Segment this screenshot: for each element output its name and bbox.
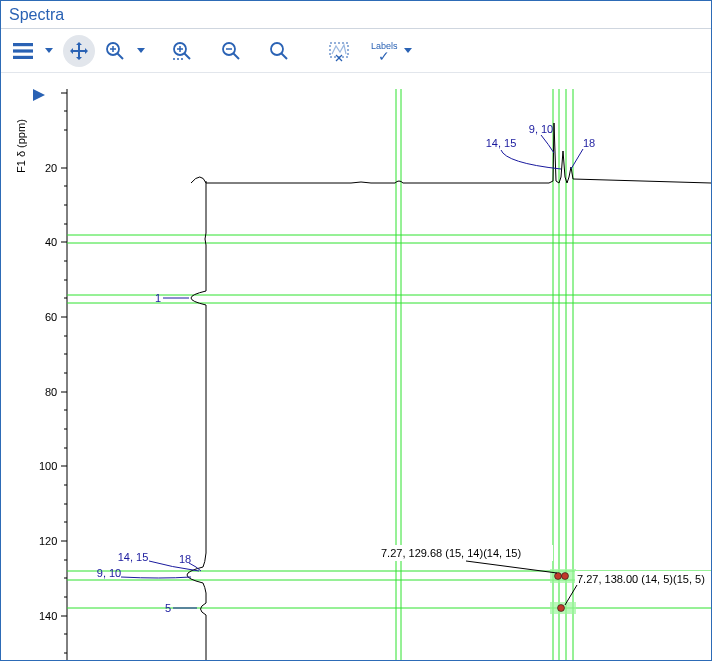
crosspeak-a-dot[interactable] [555,573,562,580]
menu-button[interactable] [7,35,39,67]
zoom-box-button[interactable] [167,35,199,67]
left-peak-label-5: 5 [165,602,171,614]
top-trace: 9, 10 14, 15 18 [191,123,711,183]
svg-point-13 [181,58,183,60]
vertical-guides [396,89,573,660]
labels-toggle[interactable]: Labels ✓ [371,41,398,61]
svg-rect-0 [13,43,33,46]
labels-dropdown-caret[interactable] [404,48,412,53]
top-peak-label-9-10: 9, 10 [529,123,553,135]
svg-line-4 [118,53,124,59]
top-peak-label-14-15: 14, 15 [486,137,517,149]
zoom-in-button[interactable] [99,35,131,67]
svg-line-18 [282,53,288,59]
svg-point-17 [271,43,283,55]
zoom-reset-button[interactable] [263,35,295,67]
y-axis-label: F1 δ (ppm) [15,119,27,173]
y-axis: 20 40 60 80 100 120 140 F1 δ (ppm) [15,89,67,660]
svg-point-12 [177,58,179,60]
y-tick-20: 20 [45,162,57,174]
zoom-out-button[interactable] [215,35,247,67]
svg-rect-1 [13,49,33,52]
left-peak-label-9-10: 9, 10 [97,567,121,579]
y-tick-60: 60 [45,311,57,323]
spectra-window: Spectra [0,0,712,661]
crosspeak-a-dot2[interactable] [562,573,569,580]
zoom-dropdown-caret[interactable] [137,48,145,53]
y-tick-40: 40 [45,236,57,248]
selection-tool-button[interactable] [323,35,355,67]
y-tick-80: 80 [45,386,57,398]
left-trace: 1 14, 15 18 9, 10 5 [97,181,206,660]
svg-point-11 [173,58,175,60]
y-tick-120: 120 [39,535,57,547]
toolbar: Labels ✓ [1,29,711,73]
menu-dropdown-caret[interactable] [45,48,53,53]
crosspeak-labels: 7.27, 129.68 (15, 14)(14, 15) 7.27, 138.… [379,545,711,605]
expand-arrow-icon[interactable] [33,89,45,101]
svg-line-15 [234,53,240,59]
crosspeak-a-label: 7.27, 129.68 (15, 14)(14, 15) [381,547,521,559]
y-tick-100: 100 [39,460,57,472]
left-peak-label-1: 1 [155,292,161,304]
plot-area[interactable]: 20 40 60 80 100 120 140 F1 δ (ppm) [1,73,711,660]
svg-line-8 [185,53,191,59]
title-bar: Spectra [1,1,711,29]
top-peak-label-18: 18 [583,137,595,149]
crosspeak-b-dot[interactable] [558,605,565,612]
window-title: Spectra [9,6,64,24]
crosspeak-b-label: 7.27, 138.00 (14, 5)(15, 5) [577,573,705,585]
left-peak-label-14-15: 14, 15 [118,551,149,563]
svg-rect-2 [13,55,33,58]
y-tick-140: 140 [39,610,57,622]
pan-button[interactable] [63,35,95,67]
nmr-plot-svg: 20 40 60 80 100 120 140 F1 δ (ppm) [1,73,711,660]
check-icon: ✓ [378,51,390,61]
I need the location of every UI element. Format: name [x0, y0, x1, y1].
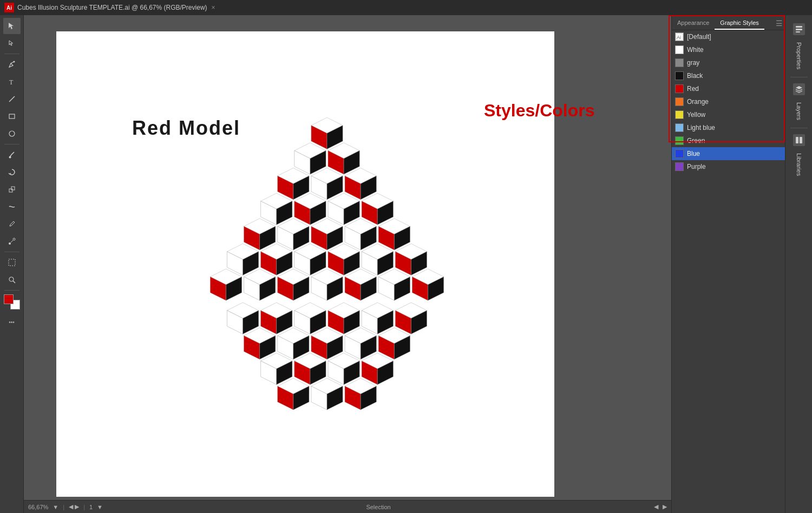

::::::

--- ASSIGNED TASK ---
Take every line from the data above that holds "rect" and copy it out.

--- EXERCISE SOLUTION ---
svg-rect-0 [13,43,33,46]
svg-rect-1 [13,49,33,52]
svg-rect-2 [13,55,33,58]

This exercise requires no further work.